#### Goal of the exercise:
Transcribe every entry that follows, word for word, and omit the images.

Entries taken from a collection

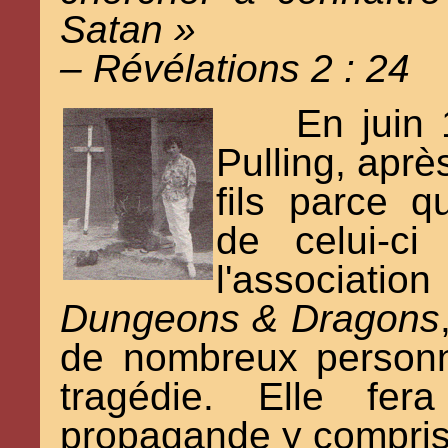
Satan »
– Révélations 2 : 24
En juin 
Pulling, aprè
fils parce 
de celui-ci
l'associatio
Dungeons & Dragons
de nombreux person
tragédie. Elle fe
propagande y compris à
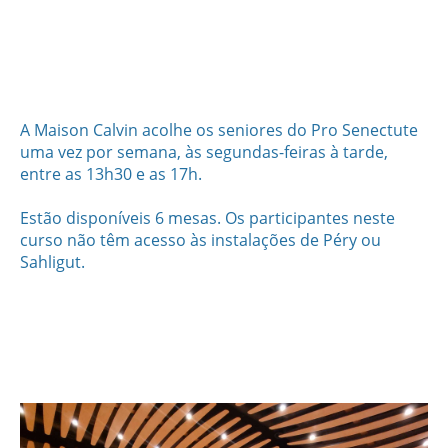
A Maison Calvin acolhe os seniores do Pro Senectute
uma vez por semana, às segundas-feiras à tarde,
entre as 13h30 e as 17h.
Estão disponíveis 6 mesas. Os participantes neste
curso não têm acesso às instalações de Péry ou
Sahligut.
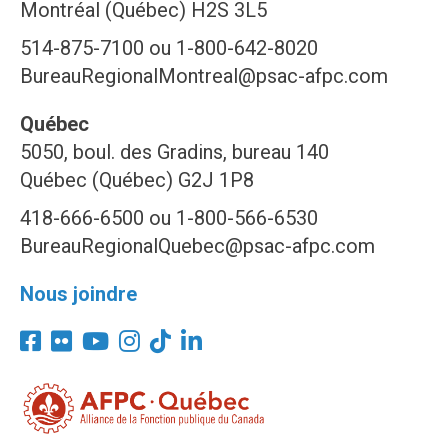
Montréal (Québec) H2S 3L5
514-875-7100 ou 1-800-642-8020
BureauRegionalMontreal@psac-afpc.com
Québec
5050, boul. des Gradins, bureau 140
Québec (Québec) G2J 1P8
418-666-6500 ou 1-800-566-6530
BureauRegionalQuebec@psac-afpc.com
Nous joindre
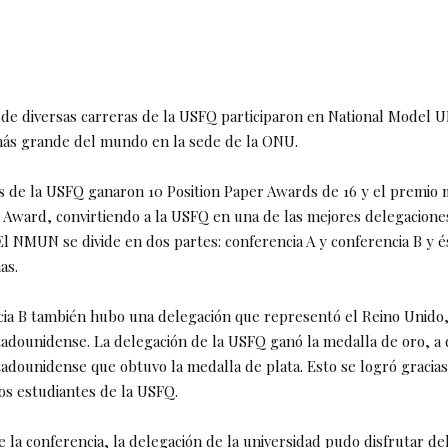
 de diversas carreras de la USFQ participaron en National Model
s grande del mundo en la sede de la ONU.
s de la USFQ ganaron 10 Position Paper Awards de 16 y el premio 
 Award, convirtiendo a la USFQ en una de las mejores delegaciones
El NMUN se divide en dos partes: conferencia A y conferencia B y é
as.
cia B también hubo una delegación que representó el Reino Unido
tadounidense. La delegación de la USFQ ganó la medalla de oro, a d
tadounidense que obtuvo la medalla de plata. Esto se logró gracias
los estudiantes de la USFQ.
e la conferencia, la delegación de la universidad pudo disfrutar del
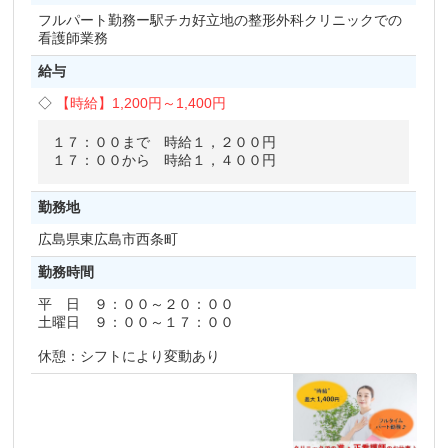
フルパート勤務ー駅チカ好立地の整形外科クリニックでの
看護師業務
給与
【時給】
1,200円～
1,400円
１７：００まで 時給１，２００円
１７：００から 時給１，４００円
勤務地
広島県
東広島市西条町
勤務時間
平 日 ９：００～２０：００
土曜日 ９：００～１７：００
休憩：シフトにより変動あり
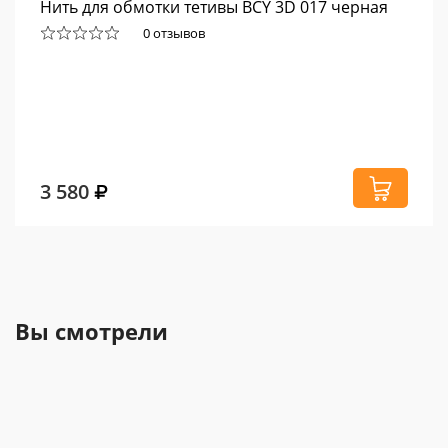
Нить для обмотки тетивы BCY 3D 017 черная
0 отзывов
3 580
Вы смотрели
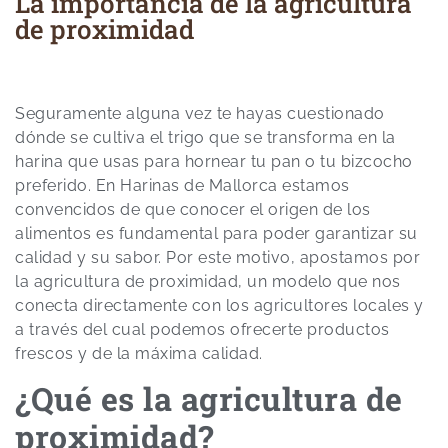
La importancia de la agricultura
de proximidad
Seguramente alguna vez te hayas cuestionado
dónde se cultiva el trigo que se transforma en la
harina que usas para hornear tu pan o tu bizcocho
preferido. En Harinas de Mallorca estamos
convencidos de que conocer el origen de los
alimentos es fundamental para poder garantizar su
calidad y su sabor. Por este motivo, apostamos por
la agricultura de proximidad, un modelo que nos
conecta directamente con los agricultores locales y
a través del cual podemos ofrecerte productos
frescos y de la máxima calidad.
¿Qué es la agricultura de
proximidad?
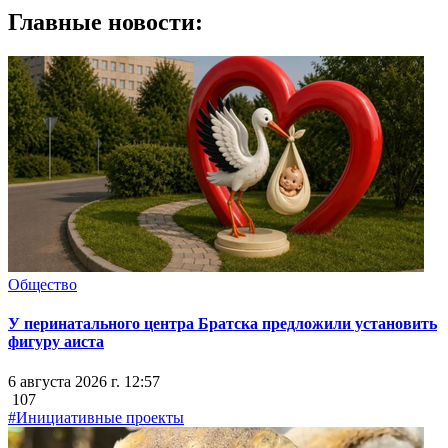
Главные новости:
Общество
У перинатального центра Братска предложили установить
фигуру аиста
6 августа 2026 г. 12:57
107
#Инициативные проекты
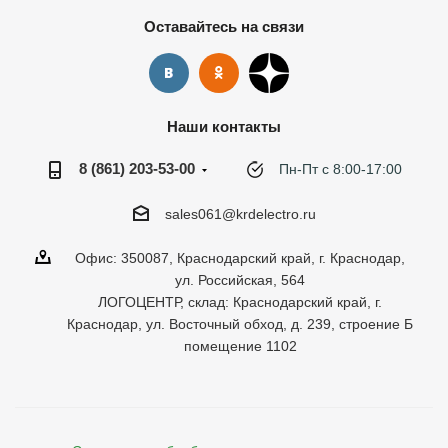
Оставайтесь на связи
Наши контакты
8 (861) 203-53-00
Пн-Пт с 8:00-17:00
sales061@krdelectro.ru
Офис: 350087, Краснодарский край, г. Краснодар,
ул. Российская, 564
ЛОГОЦЕНТР, склад: Краснодарский край, г.
Краснодар, ул. Восточный обход, д. 239, строение Б
помещение 1102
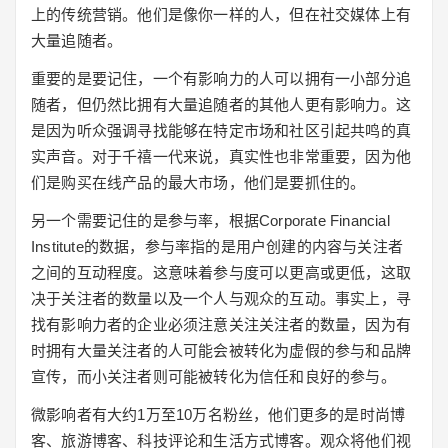
上的传统营销。他们是像你一样的人，但在社交媒体上有
大量追随者。
重要的是要记住，一个有影响力的人可以拥有一小部分追
随者，但仍然比拥有大量追随者的其他人更有影响力。这
是因为听众强调寻找能够在特定市场和社区引起共鸣的真
实声音。对于千禧一代来说，真实性也非常重要，因为他
们是购买在线产品的最大市场，他们是要抓住的。
另一个需要记住的是参与率，根据Corporate Financial
Institute的数据，参与率指的是用户创建的内容与关注者
之间的互动程度。这意味着参与度可以更高或更低，这取
决于关注者的数量以及一个人与观众的互动。事实上，寻
找有影响力者的企业必须注意关注关注者的数量，因为有
时拥有大量关注者的人可能会被转化为虚假的参与和品牌
宣传，而小关注者则可能被转化为信任和良好的参与。
微影响者有大约1万至10万名粉丝，他们更多的是时尚博
客、旅游博客、科技评论和生活方式博客。观众将他们视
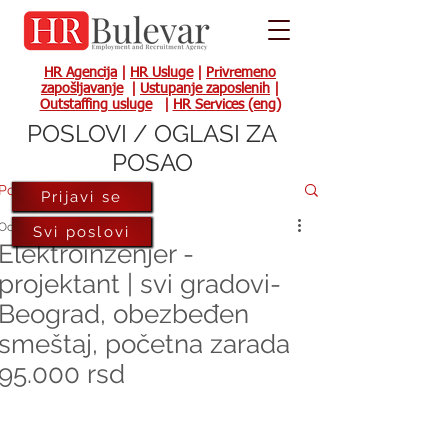
HR Agencija
|
HR Usluge
|
Privremeno
zapošljavanje
|
Ustupanje zaposlenih
|
Outstaffing usluge
|
HR Services (eng)
POSLOVI / OGLASI ZA
POSAO
Post
Prijavi se
Oct 26, 2022
Svi poslovi
Elektroinženjer -
projektant | svi gradovi-
Beograd, obezbeđen
smeštaj, početna zarada
95.000 rsd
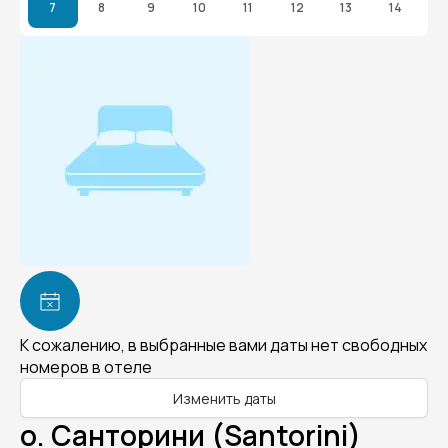
7
8
9
10
11
12
13
14
К сожалению, в выбранные вами даты нет свободных
номеров в отеле
Изменить даты
о. Санторини (Santorini)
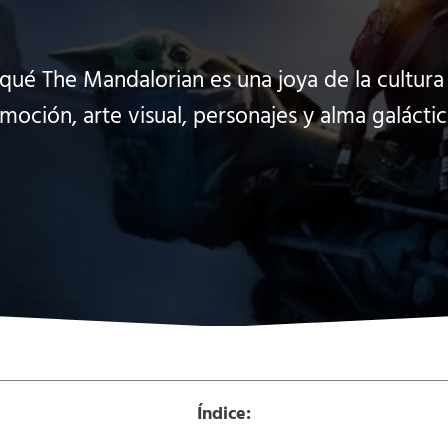
qué The Mandalorian es una joya de la cultur
moción, arte visual, personajes y alma galáctic
Índice:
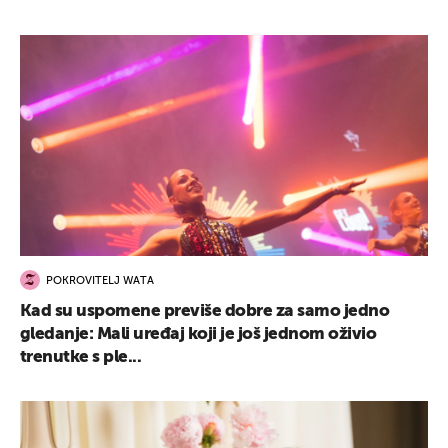
POKROVITELJ WATA
Kad su uspomene previše dobre za samo jedno
gledanje: Mali uređaj koji je još jednom oživio
trenutke s ple...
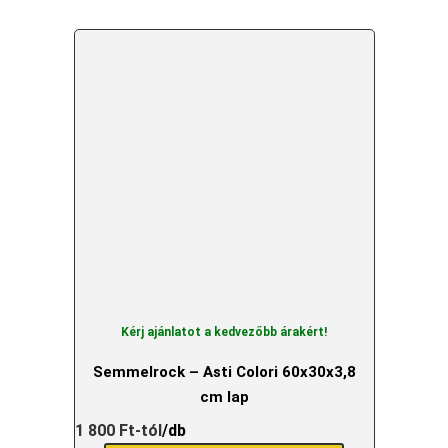
Kérj ajánlatot a kedvezőbb árakért!
Semmelrock – Asti Colori 60x30x3,8
cm lap
1 800
Ft
-tól
/db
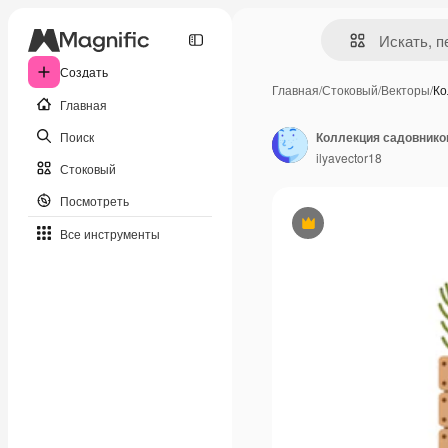
Создать
Главная
/
Стоковый
/
Векторы
/
Ко
Главная
Поиск
Коллекция садовнико
ilyavector18
Стоковый
Посмотреть
Премиум
Все инструменты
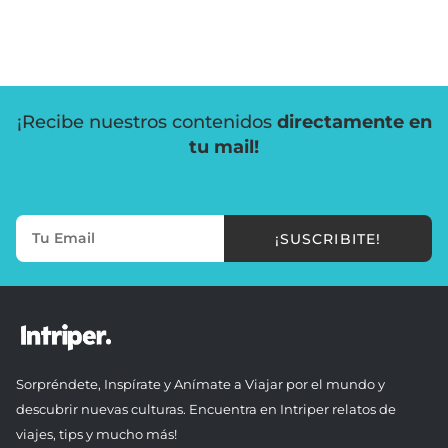
¡Recibe nuestros contenidos
directamente en
tu mail!
¡SUSCRIBITE!
Sorpréndete, Inspírate y Anímate a Viajar por el mundo y
descubrir nuevas culturas. Encuentra en Intriper relatos de
viajes, tips y mucho más!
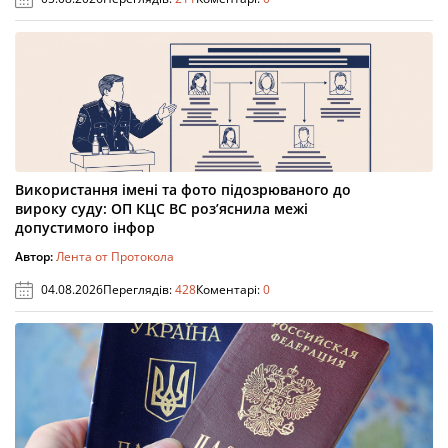
Використання імені та фото підозрюваного до
вироку суду: ОП КЦС ВС роз’яснила межі
допустимого інфор
Автор:
Лента от Протокола
04.08.2026
Переглядів:
428
Коментарі:
0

#### Reply:
Satan »
– Révélations 2 : 24
En juin 
Pulling, aprè
fils parce 
de celui-ci
l'associatio
Dungeons & Dragons
de nombreux person
tragédie. Elle fe
propagande y compris à
A Maison Calvin acolhe os seniores do Pro Senectute
uma vez por semana, às segundas-feiras à tarde,
entre as 13h30 e as 17h.
Estão disponíveis 6 mesas. Os participantes neste
curso não têm acesso às instalações de Péry ou
Sahligut.
Montréal (Québec) H2S 3L5
514-875-7100 ou 1-800-642-8020
BureauRegionalMontreal@psac-afpc.com
Québec
5050, boul. des Gradins, bureau 140
Québec (Québec) G2J 1P8
418-666-6500 ou 1-800-566-6530
BureauRegionalQuebec@psac-afpc.com
Nous joindre
 de diversas carreras de la USFQ participaron en National Model
s grande del mundo en la sede de la ONU.
s de la USFQ ganaron 10 Position Paper Awards de 16 y el premio 
 Award, convirtiendo a la USFQ en una de las mejores delegaciones
El NMUN se divide en dos partes: conferencia A y conferencia B y é
as.
cia B también hubo una delegación que representó el Reino Unido
tadounidense. La delegación de la USFQ ganó la medalla de oro, a d
tadounidense que obtuvo la medalla de plata. Esto se logró gracias
los estudiantes de la USFQ.
e la conferencia, la delegación de la universidad pudo disfrutar del
フルパート勤務ー駅チカ好立地の整形外科クリニックでの
看護師業務
給与
【時給】
1,200円～
1,400円
１７：００まで 時給１，２００円
１７：００から 時給１，４００円
勤務地
広島県
東広島市西条町
勤務時間
平 日 ９：００～２０：００
土曜日 ９：００～１７：００
休憩：シフトにより変動あり
Нить для обмотки тетивы BCY 3D 017 черная
0 отзывов
3 580
Вы смотрели
La importancia de la agricultura
de proximidad
Seguramente alguna vez te hayas cuestionado
dónde se cultiva el trigo que se transforma en la
harina que usas para hornear tu pan o tu bizcocho
preferido. En Harinas de Mallorca estamos
convencidos de que conocer el origen de los
alimentos es fundamental para poder garantizar su
calidad y su sabor. Por este motivo, apostamos por
la agricultura de proximidad, un modelo que nos
conecta directamente con los agricultores locales y
a través del cual podemos ofrecerte productos
frescos y de la máxima calidad.
¿Qué es la agricultura de
proximidad?
Главные новости:
Общество
У перинатального центра Братска предложили установить
фигуру аиста
6 августа 2026 г. 12:57
107
#Инициативные проекты
Оставайтесь на связи
Наши контакты
8 (861) 203-53-00
Пн-Пт с 8:00-17:00
sales061@krdelectro.ru
Офис: 350087, Краснодарский край, г. Краснодар,
ул. Российская, 564
ЛОГОЦЕНТР, склад: Краснодарский край, г.
Краснодар, ул. Восточный обход, д. 239, строение Б
помещение 1102
上的传统营销。他们是像你一样的人，但在社交媒体上有
大量追随者。
重要的是要记住，一个有影响力的人可以拥有一小部分追
随者，但仍然比拥有大量追随者的其他人更有影响力。这
是因为听众强调寻找能够在特定市场和社区引起共鸣的真
实声音。对于千禧一代来说，真实性也非常重要，因为他
们是购买在线产品的最大市场，他们是要抓住的。
另一个需要记住的是参与率，根据Corporate Financial
Institute的数据，参与率指的是用户创建的内容与关注者
之间的互动程度。这意味着参与度可以更高或更低，这取
决于关注者的数量以及一个人与观众的互动。事实上，寻
找有影响力者的企业必须注意关注关注者的数量，因为有
时拥有大量关注者的人可能会被转化为虚假的参与和品牌
宣传，而小关注者则可能被转化为信任和良好的参与。
微影响者有大约1万至10万名粉丝，他们更多的是时尚博
客、旅游博客、科技评论和生活方式博客。观众将他们视
HR Agencija
|
HR Usluge
|
Privremeno
zapošljavanje
|
Ustupanje zaposlenih
|
Outstaffing usluge
|
HR Services (eng)
POSLOVI / OGLASI ZA
POSAO
Post
Prijavi se
Oct 26, 2022
Svi poslovi
Elektroinženjer -
projektant | svi gradovi-
Beograd, obezbeđen
smeštaj, početna zarada
95.000 rsd
7
8
9
10
11
12
13
14
К сожалению, в выбранные вами даты нет свободных
номеров в отеле
Изменить даты
о. Санторини (Santorini)
qué The Mandalorian es una joya de la cultur
moción, arte visual, personajes y alma galáctic
Índice:
POKROVITELJ WATA
Kad su uspomene previše dobre za samo jedno
gledanje: Mali uređaj koji je još jednom oživio
trenutke s ple...
Kérj ajánlatot a kedvezőbb árakért!
Semmelrock – Asti Colori 60x30x3,8
cm lap
1 800
Ft
-tól
/db
Создать
Главная
/
Стоковый
/
Векторы
/
Ко
Главная
Поиск
Коллекция садовнико
ilyavector18
Стоковый
Посмотреть
Премиум
Все инструменты
¡Recibe nuestros contenidos
directamente en
tu mail!
¡SUSCRIBITE!
Sorpréndete, Inspírate y Anímate a Viajar por el mundo y
descubrir nuevas culturas. Encuentra en Intriper relatos de
viajes, tips y mucho más!
Використання імені та фото підозрюваного до
вироку суду: ОП КЦС ВС роз’яснила межі
допустимого інфор
Автор:
Лента от Протокола
04.08.2026
Переглядів:
428
Коментарі:
0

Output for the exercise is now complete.